According to a press release from the museum, the perpetrators of the museum heist in Denmark’s Sonderborg were after Nazi paraphernalia.
“[They stole] objects that shed light on the National Socialist past of the (local) minority. They mainly went for various uniforms. These uniforms are coveted and valuable trophy items in certain collector circles, which could be a possible motive for the break-in,” the Museum is quoted as saying.
Before that, in October 2020, in a robbery in the War Museum in the Dutch city of Ossendrecht, near the Netherlands’ border with Belgium, burglars stole numerous display mannequins wearing historical uniforms and weapons.
The damages from the heist in the Ossendrecht War Museum are calculated at about EUR 1 million.

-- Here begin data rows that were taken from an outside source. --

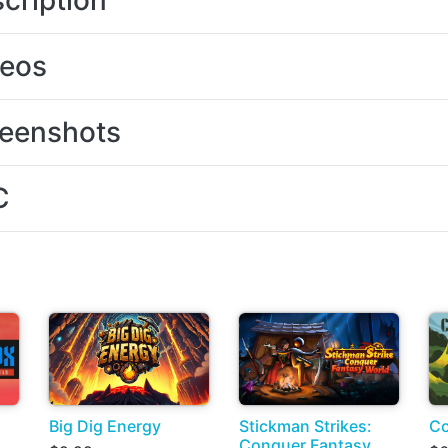
cription
deos
eenshots
C
Big Dig Energy
Stickman Strikes:
Co
Conquer Fantasy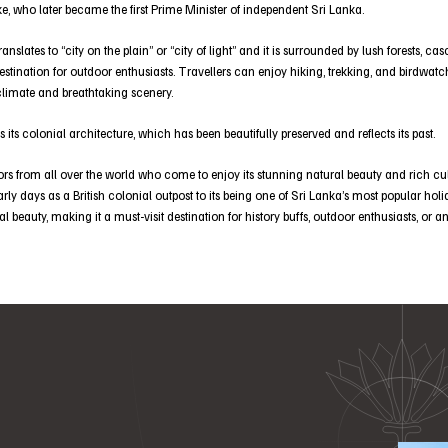
e, who later became the first Prime Minister of independent Sri Lanka.
slates to “city on the plain’’ or “city of light” and it is surrounded by lush forests, c
stination for outdoor enthusiasts. Travellers can enjoy hiking, trekking, and birdwatch
climate and breathtaking scenery.
s its colonial architecture, which has been beautifully preserved and reflects its past.
ors from all over the world who come to enjoy its stunning natural beauty and rich cul
early days as a British colonial outpost to its being one of Sri Lanka’s most popular holi
ral beauty, making it a must-visit destination for history buffs, outdoor enthusiasts, or 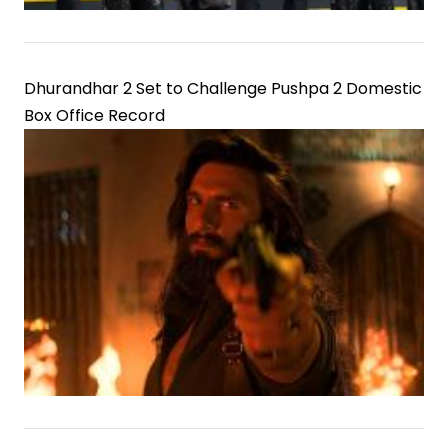
Dhurandhar 2 Set to Challenge Pushpa 2 Domestic
Box Office Record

Also recently, in August 2020, a total of six perpetrators broke into the “Eyewitness Museum” in the southern Dutch town of Beek.
In a burglary which took only six minutes, they stole Nazi exhibits, resulting in damages worth EUR 1.5 million (USD 1.78 million).
It remains unclear whether the two museum heists in the Netherlands and the one in Denmark, all of them targeting Nazi uniforms and paraphernalia within the past three months, are somehow related.
The two museum burglaries in the Netherlands, however, caused other Dutch museums to take precautions.
Frans van Venrooij, the director of another war museum located in the Dutch village of Loon op Zand, took to secure locations many of his more valuable exhibits, such as silverware used by Adolf Hitler and Heinrich Himmler as well as a number SS and Hitler Youth uniforms. He also fortified the main entrance.
The War Museum in Overloon reacted by returned valuable exhibits on loan from the Netherlands Institute for War Documentation; those included one of the so-called death books from the Auschwitz-Birkenau extermination camp.
According to DW, there are clear indications that Nazi devotional objects are in greater demand than ever before, with a number of reports of stolen or forged Nazi paraphernalia in recent years.
The report cites online art market platform “Artnet” as saying that high-quality replicas or forgeries of Nazi items are presently being manufactured on large scales in countries such as Bulgaria (whose treasure hunting and antiques trafficking criminal industry has a history of forging archaeological artifacts, even Ancient Thracian treasures), Poland, Ukraine, and even Pakistan.
According to the report, the replicas or forgeries of Nazi paraphernalia in question are oftentimes of such a great quality that even experts could be fooled at first.
A case in had was a recent Holocaust exhibition in Argentina’s capital Buenos Aires where most of the exhibits turned out not to be original.
Collectors of items from Nazi Germany said to be most interested in uniforms, helmets, military orders of merit, daggers as well as personal items belonging to high-ranking officers or Nazi members.
According to Arnd Bauerkaemper, professor of 19th and 20th century history at the Berlin Free University and an expert in Nazi history, there are several reasons for the growing interest in Nazi-era artifacts, ranging from commercial interests to a fascination with National Socialism.
“Who creates the demand for these things? This is where you will come across a group of people that displays right-wing extremist tendencies. At the same time, you will also find some people who are not politically motivated but are fascinated by National Socialism,” says Bauerkaemper.
He blames the present-day fascination and fetishisation of the Nazi era on the great distance between the present and the events of the past.
“This historical detachment plays a big role; just think of Prince Harry’s fancy dress costume as [German Nazi General Erwin] Rommel — there was something playfully innocuous about it,” the professor states.
He has referred to a 2005 gaffe when 20-year-old Harry, one of the British successors to the throne, dressed up in a Nazi uniform, and later apologized for doing so.
At the same time, though, there are people buying Nazi devotional objects to prevent them from reaching the wrong hands.
In 2019, Lebanese businessman Abdallah Chatila purchased personal belongings from Adolf Hitler’s estate to donate them to the central Israeli Holocaust memorial Yad Vashem.
Back in 2019, the government of Austria decided to turn the building where Adolf Hitler was born into a police station in order to prevent it from becoming a gathering spot for Nazi admirers.